Raffaele ad Amanda: «Faremo sesso caldo»

Raffaele ad Amanda: «Faremo sesso caldo»
PERUGIA - Il giorno dopo il ritrovamento del cadavere di Meredith Kercher, Raffaele Sollecito e Amanda Knox si recarono in un negozio di Perugia e acquistarono biancheria intima per la studentessa americana. In quell'occasione il giovane pugliese, allora suo fidanzato, le disse che avrebbero fatto a casa “hot sex”, cioè sesso caldo.

03 Aprile 2009

PERUGIA - Il giorno dopo il ritrovamento del cadavere di Meredith Kercher, Raffaele Sollecito e Amanda Knox si recarono in un negozio di Perugia e acquistarono biancheria intima per la studentessa americana. In quell'occasione il giovane pugliese, allora suo fidanzato, le disse che avrebbero fatto a casa “hot sex”, cioè sesso caldo. 

Lo ha riferito il titolare del negozio, Carlo Maria Scotto di Rinaldi, testimoniando oggi davanti alla Corte d’assise di Perugia che processa Sollecito e la Knox per il delitto.
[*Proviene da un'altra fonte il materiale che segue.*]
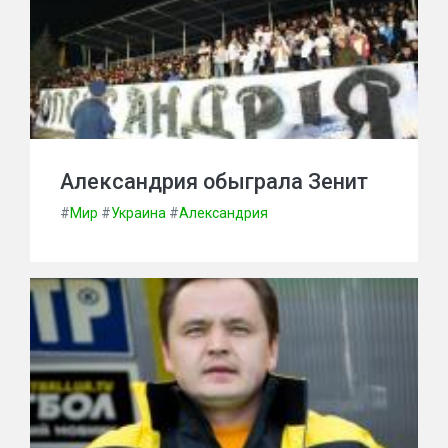
Александрия обыграла Зенит
#
Мир
#
Украина
#
Александрия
L’uomo ha deposto assistito da un legale essendo stato querelato per diffamazione e violazione della privacy dalla difesa di Sollecito per la trasmissione in tv delle immagini riprese dalle telecamere a circuito chiuso del locale. 

Scotto di Rinaldi ha detto che sabato 3 novembre del 2007 Sollecito e la Knox si recarono nel negozio ed in quell'occasione Amanda acquistò “una maglia e un perizoma”. 

“La mia commessa – ha aggiunto – li notò che si baciavano. Dopo che erano stati arrestati li riconobbi e ne parlai con il poliziotto di quartiere e subito dopo vennero a sequestrare le immagini registrate su un hard disk”.